Chapter two of A Sacred Balance is called The Breath of All Green Things. The subject is air and breath. The following is a quote from the beginning of the chapter:
"Air also embodies ideas in speech and language, in song, and in the sweet airs of music. In English, as in other languages, a web of words celebrates the sacred status of air. Look at how the word "spirit" expands from its Latin source, spiritus, meaning breath, air, into so many other lively meanings - the soul, the animating principle, intelligence, emotional vigor, liveliness, essence or distilled extract - each one in opposition to deadness and dullness. From the same root comes inspiration, which gives birth to a new idea, and expiration, which signals the end of life."
The chapter continues on with facts about why, how and what we breathe, and its fascinating.
Grotowski came to the conclusion that actors must breathe as actors breathe, meaning this is different from other disciplines and activities, and even then each actor themselves is a little different. But there was always the work of trying to understand different types of respiration and its relationship to movement and physical action, including speaking. In Actor's Gymnasium we have tried breathing techniques from yoga, singing, and other disciplines as well as having invented our own techniques through trial and error. We have explored its relationship and influence with posture, movement and rhythm. We have tried to recognize its place in the "beginning of an idea" and its "end of life." We have thought about how plays like The Cherry Orchard could conceivably begin with and end with a body simple laying still and breathing (or not) - breathe of air, music, rhythm. (See the post on Fantasy Productions). We have tried out various breath-sound and breath-language techniques and ideas. And we have tried to acknowledge breath as our biological basis on the stage. In Jean Louis Barrault's idea of "setting the silence ringing" he is referring to vibrations of sound, of movement, which convey thoughts, ideas, meanings. For him, these vibrations travel through "air" or through that space between performer and performer, performer and spectator.
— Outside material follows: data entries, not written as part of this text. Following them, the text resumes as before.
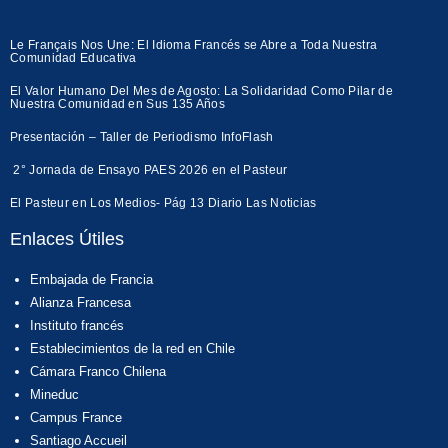
Le Français Nos Une: El Idioma Francés se Abre a Toda Nuestra
Comunidad Educativa
El Valor Humano Del Mes de Agosto: La Solidaridad Como Pilar de
Nuestra Comunidad en Sus 135 Años
Presentación – Taller de Periodismo InfoFlash
2° Jornada de Ensayo PAES 2026 en el Pasteur
El Pasteur en Los Medios- Pág 13 Diario Las Noticias
Enlaces Útiles
Embajada de Francia
Alianza Francesa
Instituto francés
Establecimientos de la red en Chile
Cámara Franco Chilena
Mineduc
Campus France
Santiago Accueil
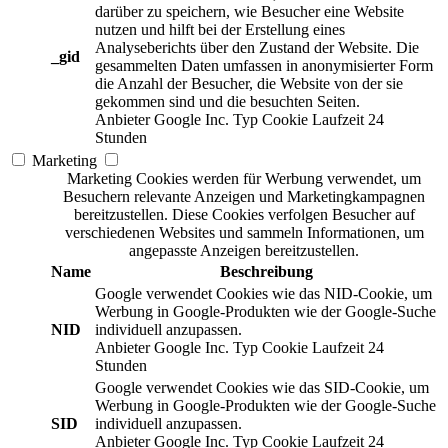
darüber zu speichern, wie Besucher eine Website
nutzen und hilft bei der Erstellung eines
Analyseberichts über den Zustand der Website. Die
_gid
gesammelten Daten umfassen in anonymisierter Form
die Anzahl der Besucher, die Website von der sie
gekommen sind und die besuchten Seiten.
Anbieter
Google Inc.
Typ
Cookie
Laufzeit
24
Stunden
Marketing
Marketing Cookies werden für Werbung verwendet, um
Besuchern relevante Anzeigen und Marketingkampagnen
bereitzustellen. Diese Cookies verfolgen Besucher auf
verschiedenen Websites und sammeln Informationen, um
angepasste Anzeigen bereitzustellen.
Name
Beschreibung
Google verwendet Cookies wie das NID-Cookie, um
Werbung in Google-Produkten wie der Google-Suche
NID
individuell anzupassen.
Anbieter
Google Inc.
Typ
Cookie
Laufzeit
24
Stunden
Google verwendet Cookies wie das SID-Cookie, um
Werbung in Google-Produkten wie der Google-Suche
SID
individuell anzupassen.
Anbieter
Google Inc.
Typ
Cookie
Laufzeit
24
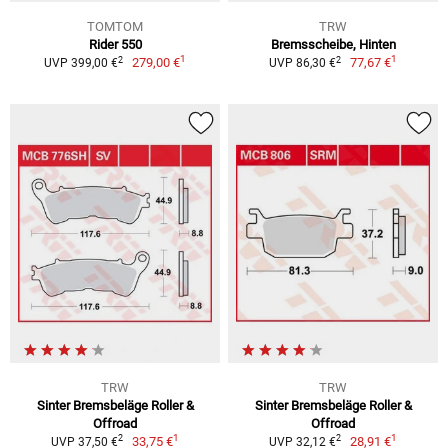
TOMTOM
TRW
Rider 550
Bremsscheibe, Hinten
1
1
2
2
279,00 €
77,67 €
UVP 399,00 €
UVP 86,30 €
TRW
TRW
Sinter Bremsbeläge Roller &
Sinter Bremsbeläge Roller &
Offroad
Offroad
1
1
2
2
33,75 €
28,91 €
UVP 37,50 €
UVP 32,12 €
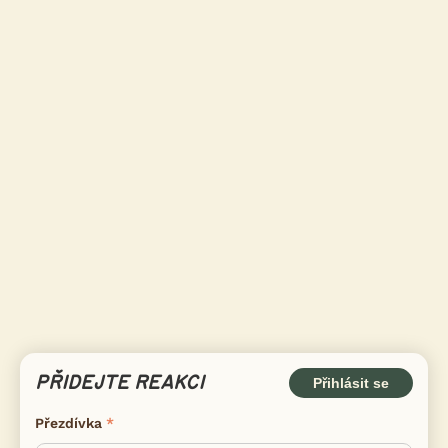
PŘIDEJTE REAKCI
Přihlásit se
Přezdívka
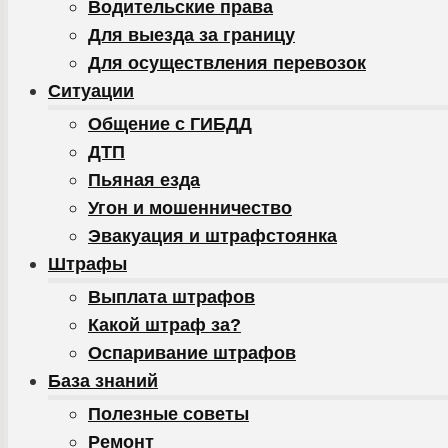
Водительские права
Для выезда за границу
Для осуществления перевозок
Ситуации
Общение с ГИБДД
ДТП
Пьяная езда
Угон и мошенничество
Эвакуация и штрафстоянка
Штрафы
Выплата штрафов
Какой штраф за?
Оспаривание штрафов
База знаний
Полезные советы
Ремонт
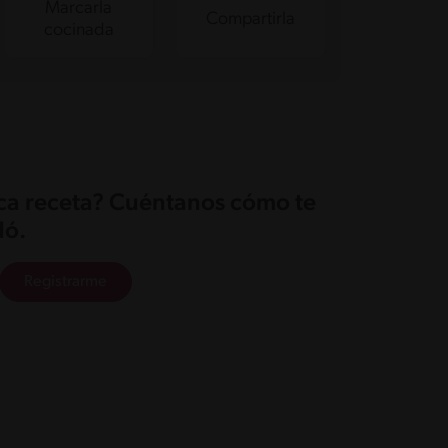
Marcarla
Compartirla
cocinada
ica receta? Cuéntanos cómo te
ó.
Registrarme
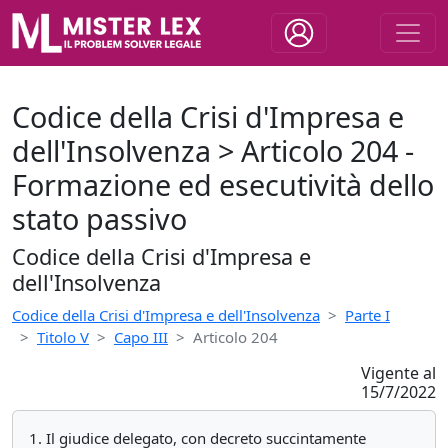
Codice della Crisi d'Impresa e
dell'Insolvenza > Articolo 204 -
Formazione ed esecutività dello
stato passivo
Codice della Crisi d'Impresa e
dell'Insolvenza
Codice della Crisi d'Impresa e dell'Insolvenza
Parte I
Titolo V
Capo III
Articolo 204
Vigente al
15/7/2022
1. Il giudice delegato, con decreto succintamente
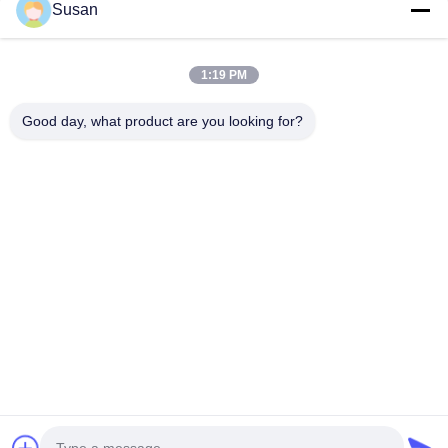
আধা-স্বয়ংক্রিয় পিইটি বোতল ফুঁ মেশিন বোতল তৈরির মেশিন বোতল ছাঁচনির্মাণ মেশিন প
Susan
পাত্রে এবং বোতলগুলির জন্য উপযুক্ত।
1:19 PM
Good day, what product are you looking for?
ট্যাগ:
ডায়োড চুল অপসারণ লেজার মেশিন
ডায়োড লেজারের চুল অপসারণ ডিভাইস
সেলুন লেজার হেয়ার অপসারণ মেশিন
Tel: 86--13606464486
ইমেইল: sales@wfkmdz.com
ডি৩-এইচ-০, ডি৩-এইচ-১৭, ডি৩-এইচ-১৮, নং ৭৯৯৯, ইস্ট হেলথ স্ট্রিট, ইয়ংচুন
কমিউনিটি, কিংচি স্ট্রিট, হাই-টেক জোন, ওয়েফাং, শানডং, চীন
বাড়ি
আমাদের সম্বন্ধে
পণ্য
আমাদের সাথে যোগাযোগ করুন
© 2024- Weifang KM Electronics Co., Ltd.. সর্বস্বত্ব সংরক্ষিত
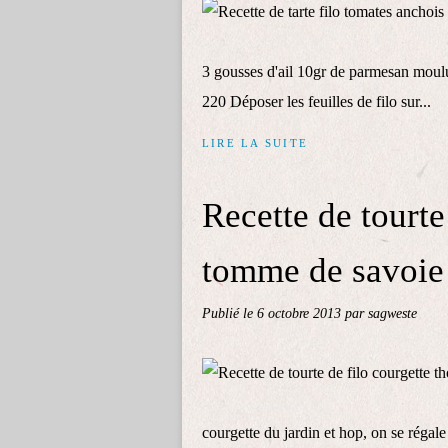
3 gousses d'ail 10gr de parmesan moulu
220 Déposer les feuilles de filo sur...
LIRE LA SUITE
Recette de tourte
tomme de savoie
Publié le
6 octobre 2013
par sagweste
courgette du jardin et hop, on se régale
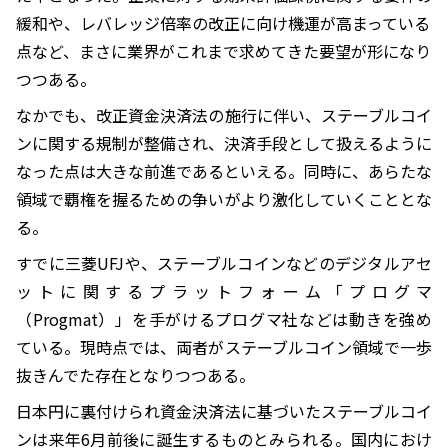
緩和や、レバレッジ倍率の改正に向け機運が高まっている
点など、まさに業界がこれまで求めてきた要望が形になり
つつある。
なかでも、改正資金決済法の施行に伴い、ステーブルコイ
ンに関する規制が整備され、決済手段として扱えるように
なった点は大きな前進であるといえる。同時に、あらたな
領域で覇権を握るための争いがより激化していくこととな
る。
すでに三菱UFJや、ステーブルコインなどのデジタルアセ
ットに関するプラットフォーム「プログマ
（Progmat）」を手がけるプログマ社などは動きを強め
ている。現時点では、両者がステーブルコイン領域で一歩
抜きんでた存在となりつつある。
日本円に裏付けられ資金決済法に基づいたステーブルコイ
ンは来年6月前後に誕生するものとみられる。国内におけ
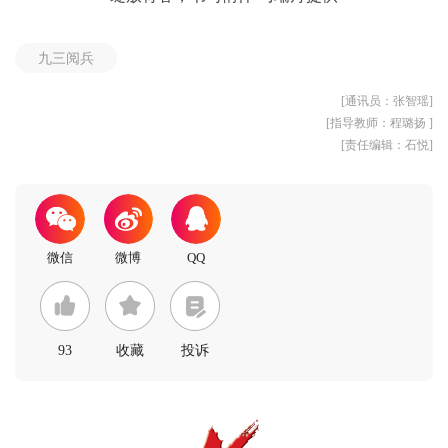
九三阅兵
[通讯员：张智瑶]
[指导教师：程璐扬 ]
[责任编辑：石悦]
93
收藏
投诉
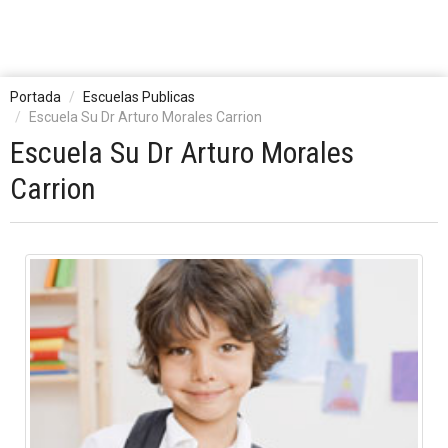
Portada
Escuelas Publicas
Escuela Su Dr Arturo Morales Carrion
Escuela Su Dr Arturo Morales
Carrion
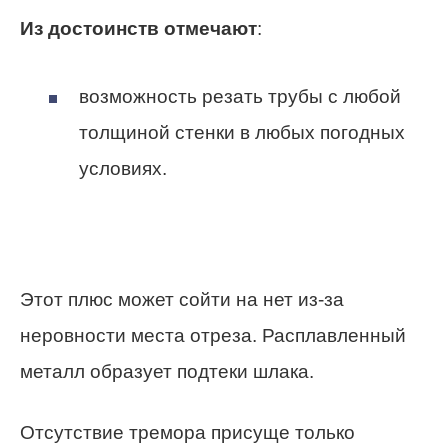
Из достоинств отмечают
:
возможность резать трубы с любой
толщиной стенки в любых погодных
условиях.
Этот плюс может сойти на нет из-за
неровности места отреза. Расплавленный
металл образует подтеки шлака.
Отсутствие тремора присуще только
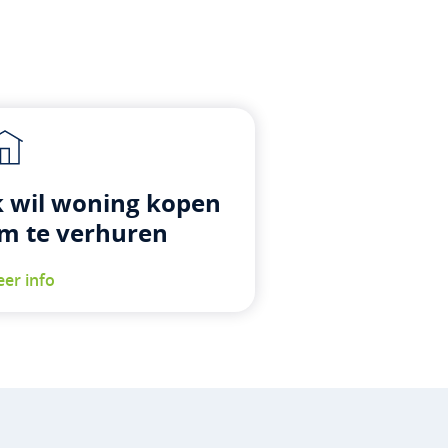
k wil woning kopen
m te verhuren
er info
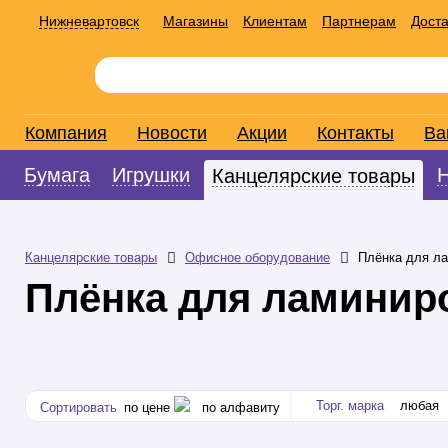
Нижневартовск
Магазины
Клиентам
Партнерам
Доста
Компания
Новости
Акции
Контакты
Ва
Бумага
Игрушки
Канцелярские товары
Канцелярские товары
Офисное оборудование
Плёнка для л
Плёнка для ламинир
Торг. марка
любая
Сортировать
по цене
по алфавиту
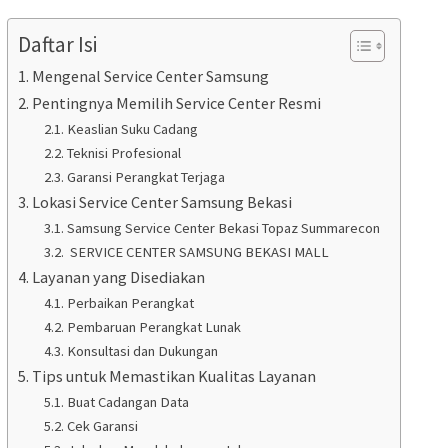
Daftar Isi
Mengenal Service Center Samsung
Pentingnya Memilih Service Center Resmi
Keaslian Suku Cadang
Teknisi Profesional
Garansi Perangkat Terjaga
Lokasi Service Center Samsung Bekasi
Samsung Service Center Bekasi Topaz Summarecon
SERVICE CENTER SAMSUNG BEKASI MALL
Layanan yang Disediakan
Perbaikan Perangkat
Pembaruan Perangkat Lunak
Konsultasi dan Dukungan
Tips untuk Memastikan Kualitas Layanan
Buat Cadangan Data
Cek Garansi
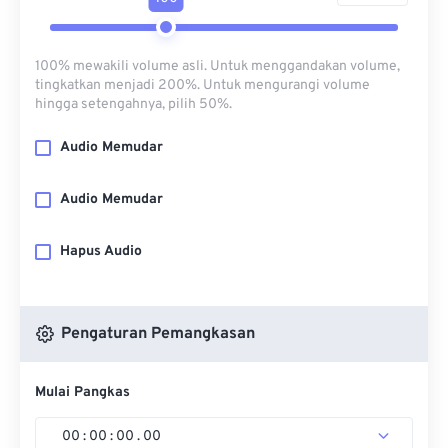
100% mewakili volume asli. Untuk menggandakan volume,
tingkatkan menjadi 200%. Untuk mengurangi volume
hingga setengahnya, pilih 50%.
Audio Memudar
Audio Memudar
Hapus Audio
Pengaturan Pemangkasan
Mulai Pangkas
00
:
00
:
00
.
00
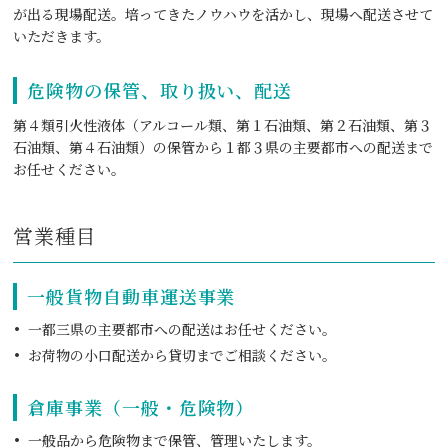
が出る現場配送。培ってきたノウハウを活かし、現場へ配送させて
いただきます。
危険物の保管、取り扱い、配送
第４類引火性液体（アルコール類、第１石油類、第２石油類、第３
石油類、第４石油類）の保管から１都３県の主要都市への配送まで
お任せください。
営業種目
一般貨物自動車運送事業
一都三県の主要都市への配送はお任せください。
お荷物の小口配送から貸切までご相談ください。
倉庫事業（一般・危険物）
一般品から危険物まで保管、管理いたします。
Like all things in theatre, that we want to consider "good and healthy" and worthy of our work and intentions, we need to strive for and to keep, or make, the "air" a good quality, one that can give us life through breath, influence our behavior and propel us forward. We must recognize that what we exhale, as in say or do, is going to be passed on - it is a shared resource for sure as it takes only a second or two for that molecule I breathed in and out to get to you and then you breathe it in and out. It is part of our ecology.